== Problem to solve ==
Please reproduce the entries below exactly, leaving the pictures out.

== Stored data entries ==
****

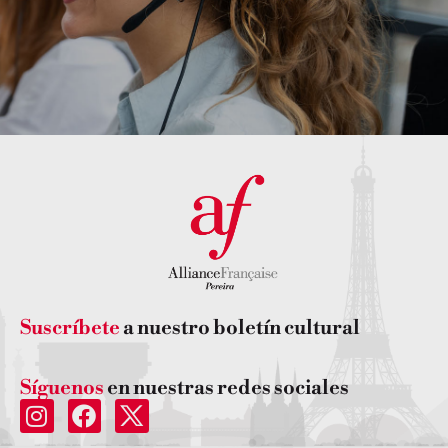
Suscríbete
a nuestro boletín cultural
Síguenos
en nuestras redes sociales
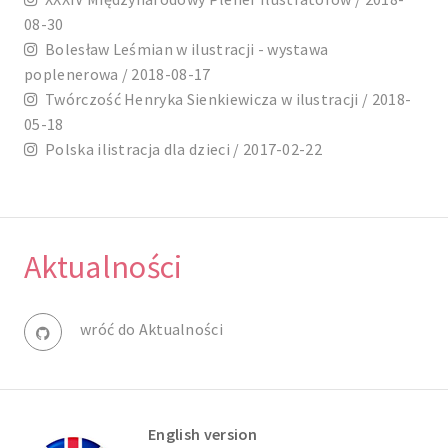
08-30
Bolesław Leśmian w ilustracji - wystawa
poplenerowa / 2018-08-17
Twórczość Henryka Sienkiewicza w ilustracji / 2018-
05-18
Polska ilistracja dla dzieci / 2017-02-22
Aktualności
wróć do Aktualności
English version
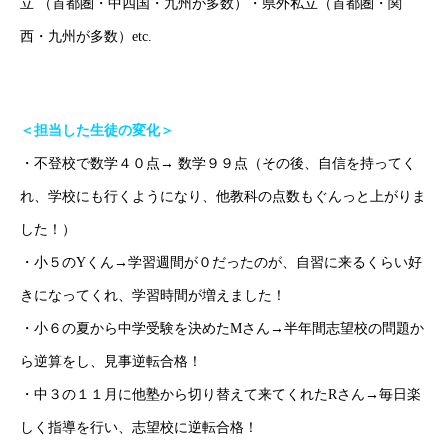
立 （首都圏・中四国・九州が多数）・県外私立（首都圏・関
西・九州が多数）etc.
＜担当した生徒の変化＞
・不登校で数学４０点→ 数学９９点（その後、自信を持ってく
れ、学校にも行くようになり、他教科の点数もぐんっと上がりま
ごあいさつ
した！）
オンライン授業について
・小５のYくん→学習週間が０だったのが、自習に来るくらい好
きになってくれ、学習時間が増えました！
学年別コース紹介
・小６の夏から中学受験を決めたMさん→半年間志望校の問題か
成果報告
ら逆算をし、見事逆転合格！
・中３の１１月に他塾から切り替えて来てくれたRさん→毎日楽
各種SNS
しく指導を行い、志望校に逆転合格！
ブログ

****

== Reply ==
Suscríbete
a nuestro boletín cultural
Síguenos
en nuestras redes sociales
08-30
Bolesław Leśmian w ilustracji - wystawa
poplenerowa / 2018-08-17
Twórczość Henryka Sienkiewicza w ilustracji / 2018-
05-18
Polska ilistracja dla dzieci / 2017-02-22
Aktualności
wróć do Aktualności
English version
立 （首都圏・中四国・九州が多数）・県外私立（首都圏・関
西・九州が多数）etc.
＜担当した生徒の変化＞
・不登校で数学４０点→ 数学９９点（その後、自信を持ってく
れ、学校にも行くようになり、他教科の点数もぐんっと上がりま
ごあいさつ
した！）
オンライン授業について
・小５のYくん→学習週間が０だったのが、自習に来るくらい好
きになってくれ、学習時間が増えました！
学年別コース紹介
・小６の夏から中学受験を決めたMさん→半年間志望校の問題か
成果報告
ら逆算をし、見事逆転合格！
・中３の１１月に他塾から切り替えて来てくれたRさん→毎日楽
各種SNS
しく指導を行い、志望校に逆転合格！
ブログ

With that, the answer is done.